Quatuor Zahir releases its second album, “L’Heure Bleue”, a sublime panorama of Impressionist music, presented here in elegant transcriptions for saxophone quartet.

Our Qobuzissime award is designed to bring attention to an album that breathes fresh life into the music world, and after an absence of almost 6 years on record, the Zahir saxophone quartet have done just that.

The group returns to Aparté with a second opus revisiting the poetry of the “blue hour”, that intermediate temporal zone between day and night, conducive to dreaming. For the occasion, the members of the quartet have chosen the finest French Impressionist composers: Debussy, Ravel, Poulenc and Boulanger, whose exquisite interpretations they place alongside other beautifully sculpted transcriptions, detailing the full sound palette of their instruments.

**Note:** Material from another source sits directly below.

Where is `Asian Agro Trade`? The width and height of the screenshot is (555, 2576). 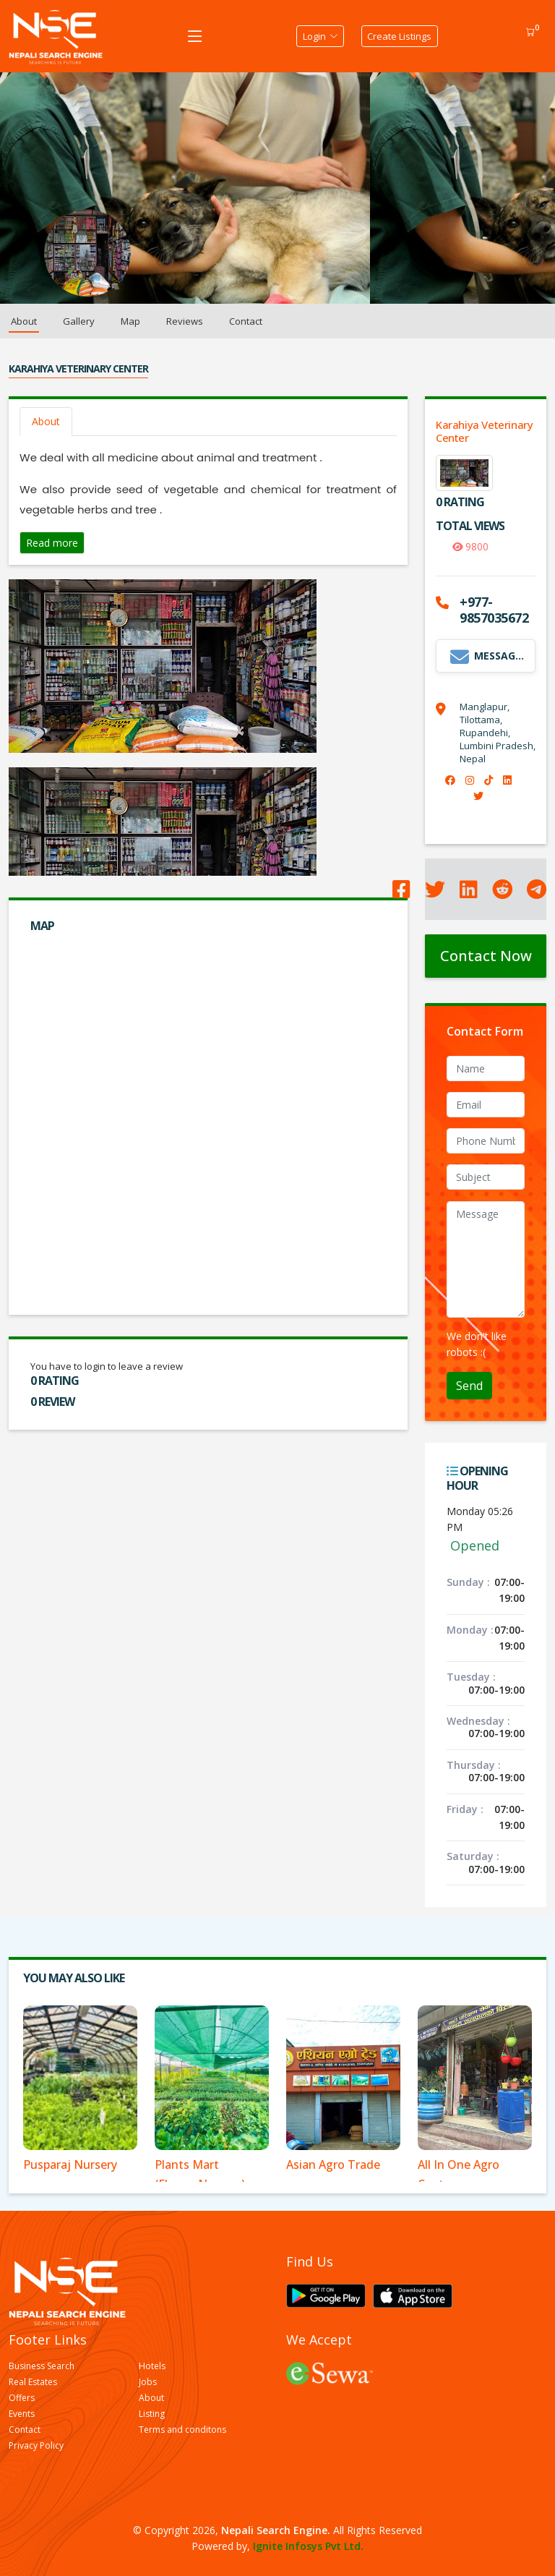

Trained at the Paris Conservatoire, Guillaume Berceau, Etienne Boussard, Florent Louman and Joakim Cielsa attracted international attention by winning first prize at the Osaka International Chamber Music Competition in 2017, followed two years later by three gold medals at the Manhattan, Vienna and Berliner International Music Competitions. Their first release, Zahir, released by Klarthe and devoted to the music of Borodin, was released in 2018.

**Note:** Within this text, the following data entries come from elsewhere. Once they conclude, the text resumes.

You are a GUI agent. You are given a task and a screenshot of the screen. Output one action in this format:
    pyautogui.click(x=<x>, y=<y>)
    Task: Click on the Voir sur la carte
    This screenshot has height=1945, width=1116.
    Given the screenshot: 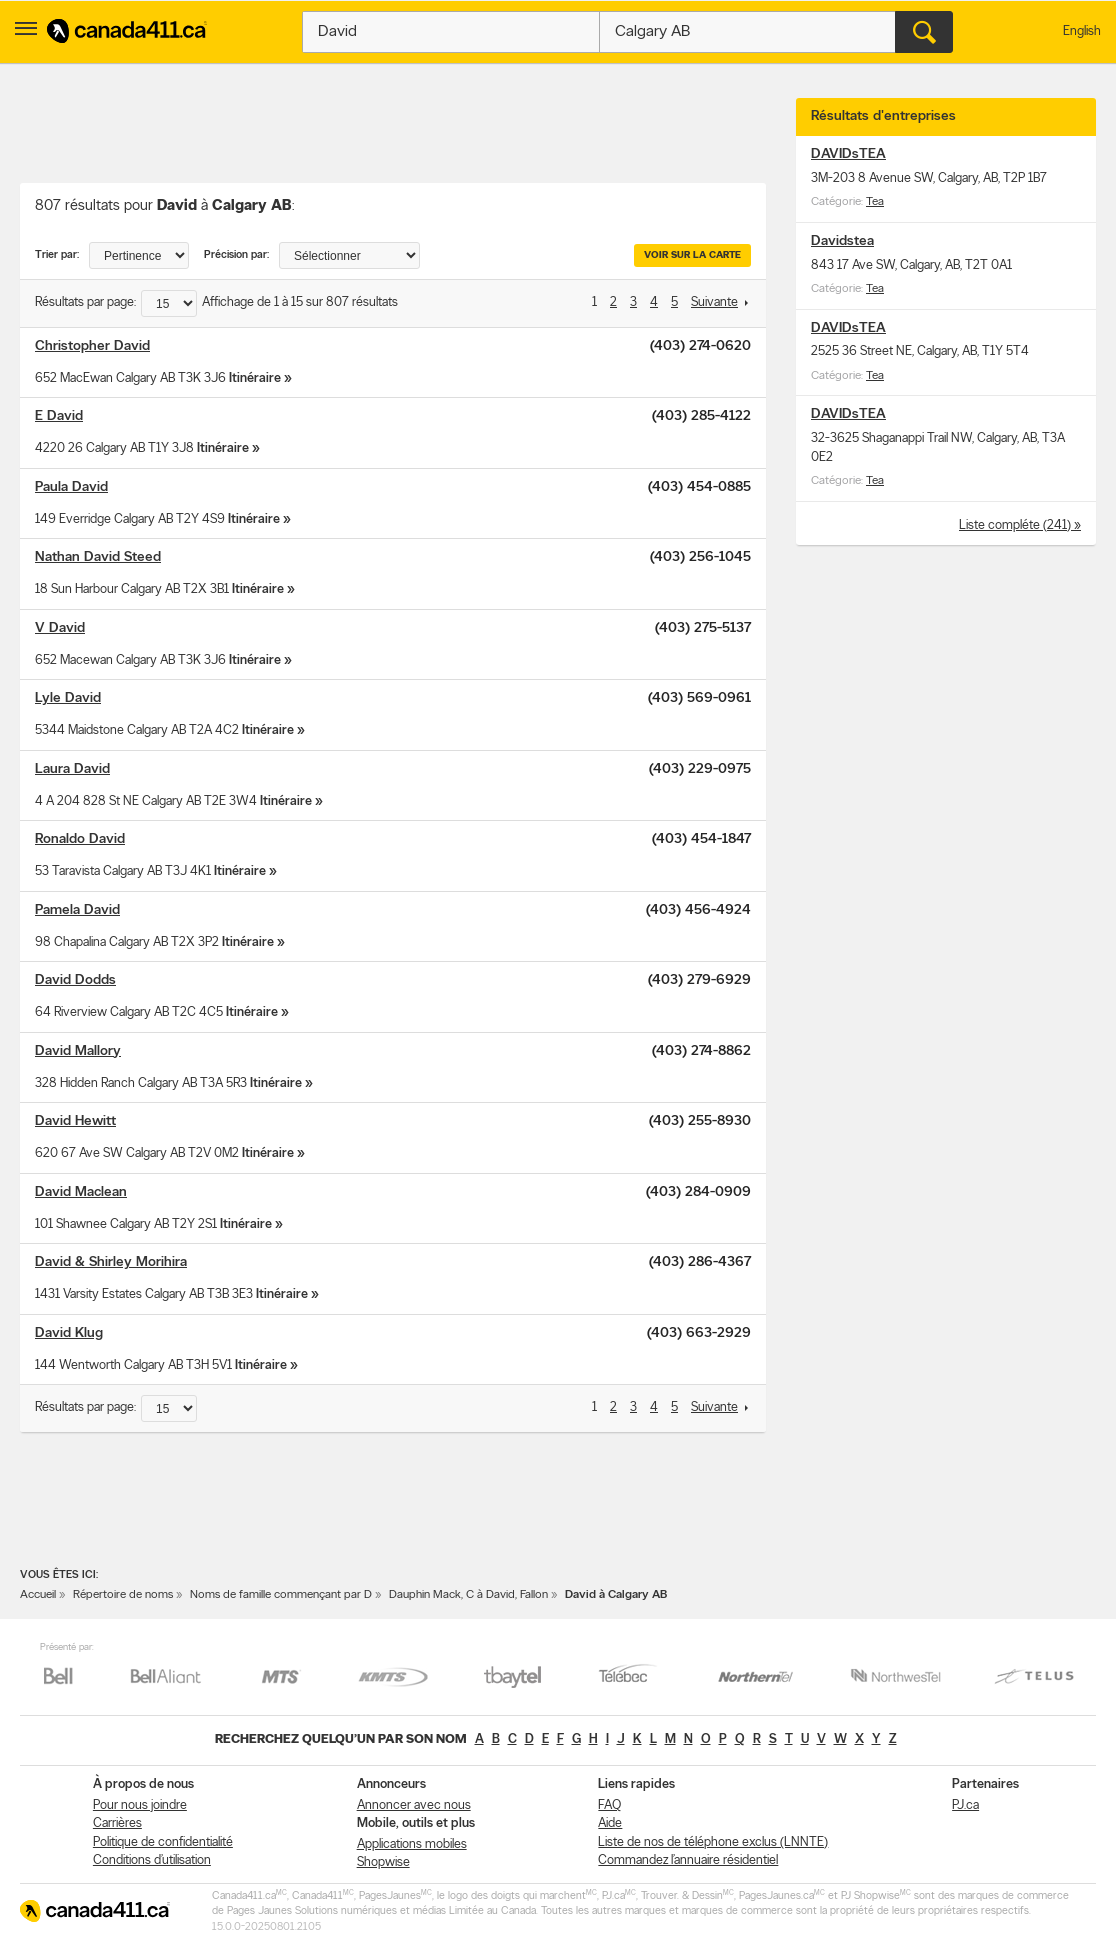 What is the action you would take?
    pyautogui.click(x=692, y=255)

On l’Heure Bleue, transcriptions and original nomenclatures sit serenely side by side in the same corpus, subdued by the power of timbres and the balance of registers. We must salute the perfect convergence of all those details that produce the greatest discs, those destined to remain in the memory: a keen sense of collective in the interpretation, work on textures, exceptional sound recording and deep understanding of the repertoire. The Zahir Quartet’s art of flawless performance is seductive, with their chamber sensibility at its best. The arrangements of Ravel’s “Pavane pour une infante défunte” and Debussy’s “Petite Suite”, which perfectly fulfil their mission as transcriptions - i.e., to inflect the original work without distorting its spirit - are just as appealing as the original creations by Fabien Waksman and Graciane Finzi (”Les Lunes galantes” and “Une petite Suite”), with their eminently Debussystesque accents. It’s a marvellous escape, a decentering of the gaze, a breath of fresh air towards a format that is still all too rare on recordings and in concert programs. In Arabic, “Zahir” means “that which appears obvious”. Today, the Zahir quartet is our evidence.